Putin wanted to terrorize us. He only made us more determined to win

People react outside a partially destroyed office building after several Russian strikes hit the Ukrainian capital of Kyiv on Monday. (Sergei Supinsky/AFP/Getty Images)
People react outside a partially destroyed office building after several Russian strikes hit the Ukrainian capital of Kyiv on Monday. (Sergei Supinsky/AFP/Getty Images)

It all started around 8 a.m. on Monday. My husband and I were going about our usual morning routine. I was making an omelet and coffee when we heard the first explosions. We rushed to the window, not able to believe this was happening again (even though the air-raid sirens had already been wailing for an hour and a half). When we opened the window, we heard rolling thunder, even though the sky in Kyiv was completely clear. The sound of exploding missiles always reminds me of the sounds of a storm, but it is far more menacing knowing that death is coming, not rain.

I searched online to figure out what had happened, and whether my relatives and friends were okay. We realized we had to get dressed quickly and prepare to go to the shelter. Soon, there were more explosions. Only the cats remained calm. I ate the omelet quickly, despite my sour stomach.

I got a call from my cousin Oleksandra Mendel, who is 24. She left her home in Kherson village back when the Russians came and, since then, she’s been living with my grandmother in downtown Kyiv. She told me that she’d been heading home from the train station in a cab when she heard the whistling of a missile. It hit about a block away with a tremendous explosion — and was soon followed by a second one.

The driver stopped and they both jumped out, joining the frantic crowd of people on the street looking for a place to hide. “I couldn’t tell where the missile had hit”, she told me. “We didn’t know if the attack was over, if there would be other missiles”. In the end, she and her taxi driver got back in the car and drove away. She spent the next three hours in a bomb shelter.

Despite the Kremlin’s efforts to terrorize our people, their reaction has been extraordinary. The citizens of Kyiv are scared, it’s true. You can’t not be scared. But at the same time, they haven’t given into hysteria. The German ambassador to Ukraine, who spent hours in bomb shelters on Monday, too, tweeted: “With hundreds of Kyivans in a shelter. I am amazed at the calm that prevails here while Russia is shelling playgrounds in the center of Kyiv”.

Monday’s attacks gave some of us flashbacks to when the war started back in February. But this time, the situation feels very different. While we can’t get used to the fact that someone is trying to kill us just because of who we are — no one could ever get used to that — now we know we can fight back. We understand that our enemy is doing this because he is desperate.

People are determined to go about their lives. When the invasion began, everything shut down. But today, many of the shops have stayed open. Grocery stores, coffee shops, even a beauty salon in my building — they all kept working.

The city of Kyiv and the surrounding regions had blackouts on Monday, some for a few hours, others longer. Later in the day, when it seemed that the attacks were over, I visited a maternity hospital outside of town. My friend Maryna gave birth to a daughter there three days ago, and she is still there recovering. She was worried but still in a state of absolute happiness. She moved to the European Union when the war started but decided to come back to Ukraine to have her baby.

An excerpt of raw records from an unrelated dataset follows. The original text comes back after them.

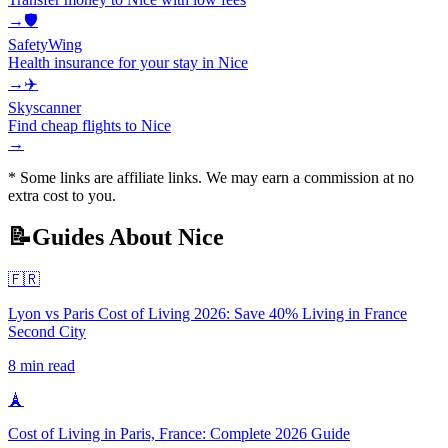
→
🛡️
SafetyWing
Health insurance for your stay in Nice
→
✈️
Skyscanner
Find cheap flights to Nice
→
* Some links are affiliate links. We may earn a commission at no
extra cost to you.
📝
Guides About
Nice
🇫🇷
Lyon vs Paris Cost of Living 2026: Save 40% Living in France
Second City
8
min read
🗼
Cost of Living in Paris, France: Complete 2026 Guide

Monday morning, she didn’t hear the explosions. When the doctors invited her to go downstairs to the bomb shelter, she declined. The elevators weren’t working because of the lack of power, and she didn’t have the energy to make the trek. So she and her baby girl just stayed in their room, hoping that everything would be all right. (The mayor of Kyiv said that at least five health-care buildings were damaged during Monday’s missile strikes.)

Earlier in the day, I ran into two people who decided get out of Kyiv because of the attack. One person was talking on the phone near the entrance to my building; I heard him say “it’s time to leave”. Someone had piled up a bunch of luggage in the entryway. I got into the elevator with a neighbor, who said he was very angry and wanted to blow up the Kremlin. He told me that he and his family were leaving for the countryside for a few days, believing there would be more attacks soon. “The Russians are shelling residential buildings”, he said. “It’s terror!”

He was right. The mood among civilians is that they want to put a stop to this terror — and the only way to do that is by stopping the war. Everything we have is under attack. Our loved ones have been killed, wounded and terrorized. Parts of our country have been occupied, subjected to lawlessness and state-orchestrated violence. Our very existence has been doubted and attacked. So people have good reason to be angry. They want all of this to stop. They are under incredible stress. But they are not hopeless or desperate.

“We have to be patient”, is how my cousin Oleksandra put it to me. “This is [Vladimir] Putin’s final death agony and we are about to win. This is happening because we have successes on the battlefield, so we must be patient and believe in our army”. This morning, when the missile hit, she was returning from the southern front line on a train. Her husband serves in the military there.

This is the atmosphere in Kyiv. People are angry, and they’re not going to give up.

Iuliia Mendel is a journalist, the author of “The Fight of Our Lives”, and a former press secretary for Ukrainian President Volodymyr Zelensky.